The COVID-19 pandemic has been challenging for healthcare systems around the world. In particular, the pandemic has resulted in critical care staffing shortages and has affected the quality of care.
In this review, the researchers examine the emergency response of hospitals to the pandemic and how it influenced the well-being of frontline intensivists. They also discuss potential strategies to improve intensivist well-being and preserve the critical care workforce.
The researchers conducted semistructured interviews with 33 intensivists from seven tertiary and six community hospitals in the U.S. They used the four S framework of acute surge planning that includes space, staff, stuff, and system.
A thematic analysis was used to identify themes to describe the influence of hospitals' emergency responses on intensivist well-being.

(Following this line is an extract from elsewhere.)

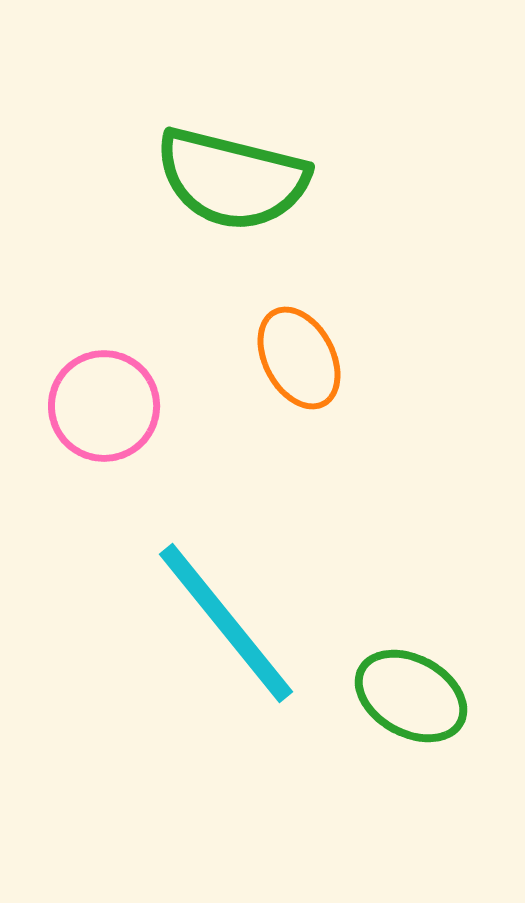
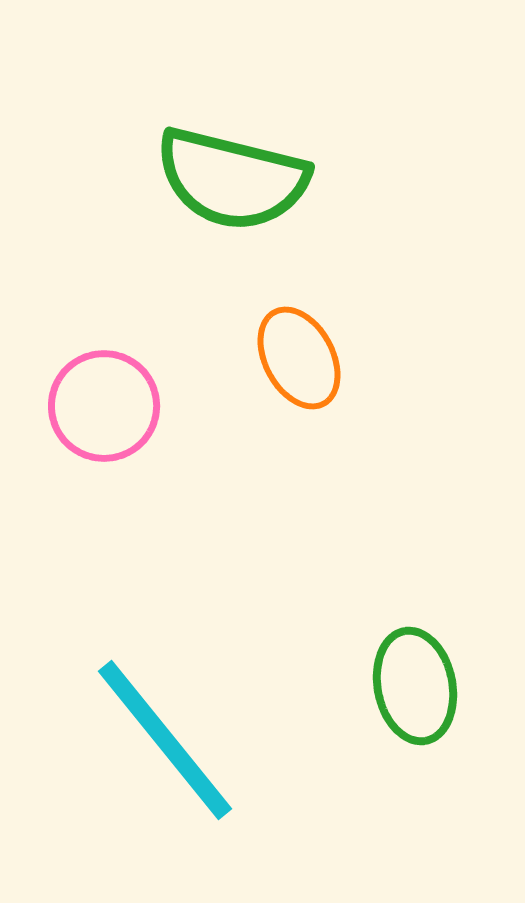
cyan line: moved 61 px left, 117 px down
green ellipse: moved 4 px right, 10 px up; rotated 50 degrees clockwise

Four themes were identified, including contributors to moral distress, burnout symptoms, the long-term impact of the pandemic on the critical care workforce, and targeted interventions to address well-being and morale as perceived by intensivists.
Study participants reported experiencing significant moral distress, especially due to restricted visitor policies, which they perceived had a negative impact on patients, families, and staff. They also reported burnout symptoms because of experiences with patient death, exhaustion, and perceived lack of support from colleagues and hospitals.
The researchers identify several potentially modifiable factors perceived to improve morale, including the proactive provision of mental health resources, creating formal backup schedules for physicians, and actions to demonstrate that clinicians are valued by their institutions.
Restrictions during the pandemic may have been necessary to minimise transmission and conserve personal protective equipment (PPE); however, these findings highlight the need to evaluate whether the benefits of these restrictive policies outweigh the risks. Similarly, burnout symptoms may have been beyond the control of clinicians and hospitals, but the respondents identify several modifiable factors. These include proper access to PPE to reduce clinicians' fear of infection and build trust in their institutions and proactive involvement of mental health professionals to help mitigate psychological burden and reduce burnout symptoms. Finally, limiting the number of consecutive days worked by intensivists can also help improve their well-being. Implementing staffing models at the departmental level that limit the number of consecutive days worked and creating a more formal backup system for staff coverage can help reduce stress and burnout among intensivists.